VW zeigt das Konzeptauto im Rahmen der IAA Nutzfahrzeuge 2008

Als Highlight auf der IAA Nutzfahrzeuge in Hannover vom 25. September bis 2. Oktober 2008 präsentiert Volkswagen das Showcar eines Pick-up der Eintonnen-Klasse als Weltpremiere.

Komplett neu entwickelt
Die Ausstattung des 5,18 Meter langen Showcars wurde speziell für Rettungsfahrzeuge konzipiert. Sie soll Schwimmer und Surfer vor dem Schlimmsten bewahren. Die Optik der Studie wird durch Details wie ausgestellte Radläufe, Überrollbügel auf den Seitenteilen der Ladefläche und die große Heckklappe geprägt. Besonders markant ist die horizontale Auslegung des Kühlergrills mit integriertem VW-Zeichen sowie die in die Linienführung des Grills mit einbezogenen Scheinwerfer. Sie sollen der 1,90 Meter breiten Frontpartie eine gefällige Optik geben.

Große Ladefläche
Auf den Spezialeinsatz in Küstenregionen zugeschnitten wurde auch die 1,55 Meter lange Ladefläche des Pick-up. Auf ihr kann unter anderem eine Euro-Palette auch quer geladen werden. Darüber hinaus sind Rettungswesten und Rettungsbojen, Lampen, spezielle Wurfleinen, Feuerlöscher, Decken sowie ein Werkzeugset in die Seitenwände der Ladefläche integriert. Ob die SAR-Ausstattung später einmal in die Serie einfließt, ist noch völlig offen. Unter der Motorhaube sollen kräftige Common-Rail-Turbodiesel der neuesten Generation zum Einsatz kommen.

Blaulicht mit LED-System
Außen fällt das flache Blaulicht-Dachmodul mit integriertem Suchscheinwerfer ins Auge. Die Apparatur kann vom Innenraum aus und per Fernsteuerung elektrisch in alle Richtung geschwenkt werden. Das Blaulicht verfügt über eine Blitzintervallfunktion und ist auch tagsüber mit einem charakteristischen LED-System ausgestattet. Eine ähnliche Blitzintervallfunktion wird bei Betätigung des Systems in den vorderen und hinteren Blinkern ebenfalls aktiv. Außerdem befindet sich eine Seilwinde im unteren Bereich des Stoßfängers.

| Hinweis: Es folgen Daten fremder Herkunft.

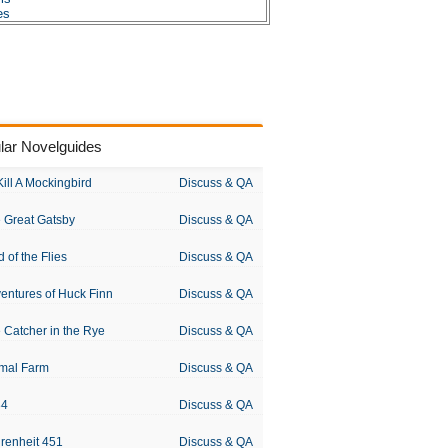
es
dous Huxley
lar Novelguides
Kill A Mockingbird
Discuss & QA
 Great Gatsby
Discuss & QA
d of the Flies
Discuss & QA
entures of Huck Finn
Discuss & QA
 Catcher in the Rye
Discuss & QA
mal Farm
Discuss & QA
84
Discuss & QA
renheit 451
Discuss & QA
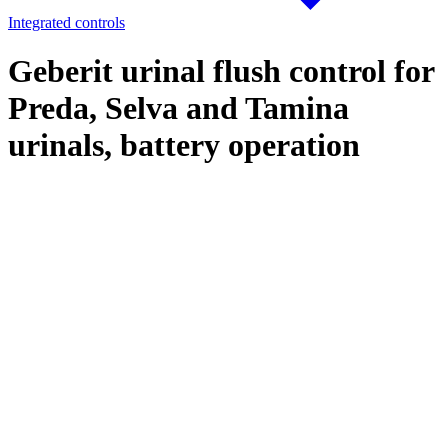
Integrated controls
Geberit urinal flush control for
Preda, Selva and Tamina
urinals, battery operation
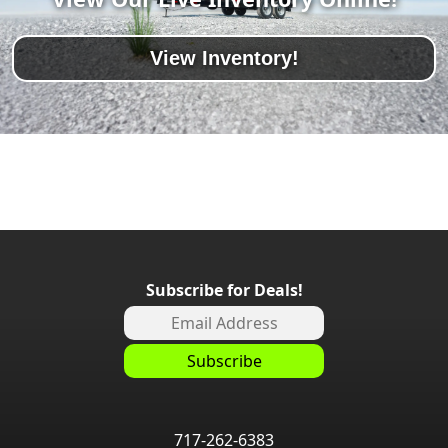
View Inventory!
Subscribe for Deals!
717-262-6383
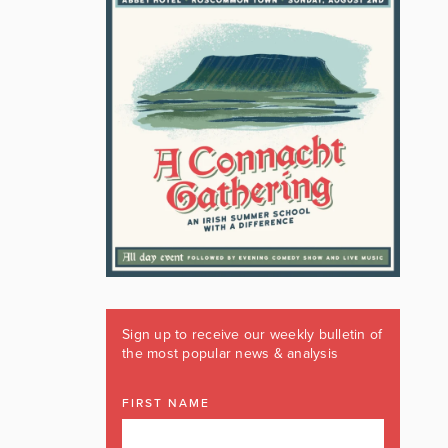
Sign up to receive our weekly bulletin of
the most popular news & analysis
FIRST NAME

Rettungsequipment im Innenraum
Das Showcar verfügt auch im Innenraum über Rettungs-Equipment. In der Mittelkonsole sind zwei tragbare CB-Funkgeräte samt Ladeschale integriert. Zwei weitere befinden sich im Fond der Doppelkabine. Neben den Vordersitzen befinden sich zudem leuchtstarke Taschenlampen. Ebenfalls in der Mittelkonsole zwischen den Vordersitzen und den hinteren Einzelsitzen sind zwei mobile Navigationssysteme untergebracht. Direkt dahinter warten ein Defibrillator, ein Fernglas sowie ein Koffermodul mit den wichtigsten Medikamenten für die Erstversorgung auf ihren Einsatz.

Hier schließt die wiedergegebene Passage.